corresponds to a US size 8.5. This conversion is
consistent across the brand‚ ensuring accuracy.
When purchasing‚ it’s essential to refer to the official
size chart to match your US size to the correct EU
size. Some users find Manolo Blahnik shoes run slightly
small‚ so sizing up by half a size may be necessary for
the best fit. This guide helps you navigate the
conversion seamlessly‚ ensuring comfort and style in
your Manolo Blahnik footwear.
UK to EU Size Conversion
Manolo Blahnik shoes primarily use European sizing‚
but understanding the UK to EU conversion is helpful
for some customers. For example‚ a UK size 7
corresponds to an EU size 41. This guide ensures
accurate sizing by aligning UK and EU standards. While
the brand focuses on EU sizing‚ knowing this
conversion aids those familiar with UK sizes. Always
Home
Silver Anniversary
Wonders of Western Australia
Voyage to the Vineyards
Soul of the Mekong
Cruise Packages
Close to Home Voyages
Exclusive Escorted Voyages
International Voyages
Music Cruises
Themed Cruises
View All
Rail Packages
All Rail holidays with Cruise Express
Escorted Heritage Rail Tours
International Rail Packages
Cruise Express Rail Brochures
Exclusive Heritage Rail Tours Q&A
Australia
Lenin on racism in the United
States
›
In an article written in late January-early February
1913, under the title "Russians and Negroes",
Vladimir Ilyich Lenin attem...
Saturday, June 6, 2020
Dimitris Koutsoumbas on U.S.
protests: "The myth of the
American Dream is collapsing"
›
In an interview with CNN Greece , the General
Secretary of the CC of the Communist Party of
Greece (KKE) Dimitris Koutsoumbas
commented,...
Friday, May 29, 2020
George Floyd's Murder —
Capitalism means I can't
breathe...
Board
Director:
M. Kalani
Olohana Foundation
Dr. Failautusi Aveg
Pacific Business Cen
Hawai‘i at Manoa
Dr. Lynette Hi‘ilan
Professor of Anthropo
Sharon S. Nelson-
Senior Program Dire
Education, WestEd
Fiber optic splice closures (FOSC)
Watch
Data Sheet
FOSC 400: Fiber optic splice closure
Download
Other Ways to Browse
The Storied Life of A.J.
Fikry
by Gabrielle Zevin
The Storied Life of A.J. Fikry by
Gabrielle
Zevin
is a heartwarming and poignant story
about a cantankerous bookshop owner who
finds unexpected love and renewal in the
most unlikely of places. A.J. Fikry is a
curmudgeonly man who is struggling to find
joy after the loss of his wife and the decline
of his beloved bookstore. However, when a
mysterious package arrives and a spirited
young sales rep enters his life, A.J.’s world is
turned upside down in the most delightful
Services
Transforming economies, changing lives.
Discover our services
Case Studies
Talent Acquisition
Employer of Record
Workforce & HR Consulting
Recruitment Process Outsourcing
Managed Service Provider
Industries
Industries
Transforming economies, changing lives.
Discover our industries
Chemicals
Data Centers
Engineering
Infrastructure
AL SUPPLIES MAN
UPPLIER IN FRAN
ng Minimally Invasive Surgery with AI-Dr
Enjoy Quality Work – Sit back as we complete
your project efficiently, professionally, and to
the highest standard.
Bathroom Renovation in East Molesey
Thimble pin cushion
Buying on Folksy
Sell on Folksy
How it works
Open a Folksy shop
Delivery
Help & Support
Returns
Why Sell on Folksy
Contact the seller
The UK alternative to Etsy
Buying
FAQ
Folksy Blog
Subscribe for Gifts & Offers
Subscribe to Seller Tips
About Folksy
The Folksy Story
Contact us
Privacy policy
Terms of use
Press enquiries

# # # #

WORK TO BE COMPLETED - Copy out the material, keeping every line exactly as it is.

EXERCISE RESULT -
corresponds to a US size 8.5. This conversion is
consistent across the brand‚ ensuring accuracy.
When purchasing‚ it’s essential to refer to the official
size chart to match your US size to the correct EU
size. Some users find Manolo Blahnik shoes run slightly
small‚ so sizing up by half a size may be necessary for
the best fit. This guide helps you navigate the
conversion seamlessly‚ ensuring comfort and style in
your Manolo Blahnik footwear.
UK to EU Size Conversion
Manolo Blahnik shoes primarily use European sizing‚
but understanding the UK to EU conversion is helpful
for some customers. For example‚ a UK size 7
corresponds to an EU size 41. This guide ensures
accurate sizing by aligning UK and EU standards. While
the brand focuses on EU sizing‚ knowing this
conversion aids those familiar with UK sizes. Always
Home
Silver Anniversary
Wonders of Western Australia
Voyage to the Vineyards
Soul of the Mekong
Cruise Packages
Close to Home Voyages
Exclusive Escorted Voyages
International Voyages
Music Cruises
Themed Cruises
View All
Rail Packages
All Rail holidays with Cruise Express
Escorted Heritage Rail Tours
International Rail Packages
Cruise Express Rail Brochures
Exclusive Heritage Rail Tours Q&A
Australia
Lenin on racism in the United
States
›
In an article written in late January-early February
1913, under the title "Russians and Negroes",
Vladimir Ilyich Lenin attem...
Saturday, June 6, 2020
Dimitris Koutsoumbas on U.S.
protests: "The myth of the
American Dream is collapsing"
›
In an interview with CNN Greece , the General
Secretary of the CC of the Communist Party of
Greece (KKE) Dimitris Koutsoumbas
commented,...
Friday, May 29, 2020
George Floyd's Murder —
Capitalism means I can't
breathe...
Board
Director:
M. Kalani
Olohana Foundation
Dr. Failautusi Aveg
Pacific Business Cen
Hawai‘i at Manoa
Dr. Lynette Hi‘ilan
Professor of Anthropo
Sharon S. Nelson-
Senior Program Dire
Education, WestEd
Fiber optic splice closures (FOSC)
Watch
Data Sheet
FOSC 400: Fiber optic splice closure
Download
Other Ways to Browse
The Storied Life of A.J.
Fikry
by Gabrielle Zevin
The Storied Life of A.J. Fikry by
Gabrielle
Zevin
is a heartwarming and poignant story
about a cantankerous bookshop owner who
finds unexpected love and renewal in the
most unlikely of places. A.J. Fikry is a
curmudgeonly man who is struggling to find
joy after the loss of his wife and the decline
of his beloved bookstore. However, when a
mysterious package arrives and a spirited
young sales rep enters his life, A.J.’s world is
turned upside down in the most delightful
Services
Transforming economies, changing lives.
Discover our services
Case Studies
Talent Acquisition
Employer of Record
Workforce & HR Consulting
Recruitment Process Outsourcing
Managed Service Provider
Industries
Industries
Transforming economies, changing lives.
Discover our industries
Chemicals
Data Centers
Engineering
Infrastructure
AL SUPPLIES MAN
UPPLIER IN FRAN
ng Minimally Invasive Surgery with AI-Dr
Enjoy Quality Work – Sit back as we complete
your project efficiently, professionally, and to
the highest standard.
Bathroom Renovation in East Molesey
Thimble pin cushion
Buying on Folksy
Sell on Folksy
How it works
Open a Folksy shop
Delivery
Help & Support
Returns
Why Sell on Folksy
Contact the seller
The UK alternative to Etsy
Buying
FAQ
Folksy Blog
Subscribe for Gifts & Offers
Subscribe to Seller Tips
About Folksy
The Folksy Story
Contact us
Privacy policy
Terms of use
Press enquiries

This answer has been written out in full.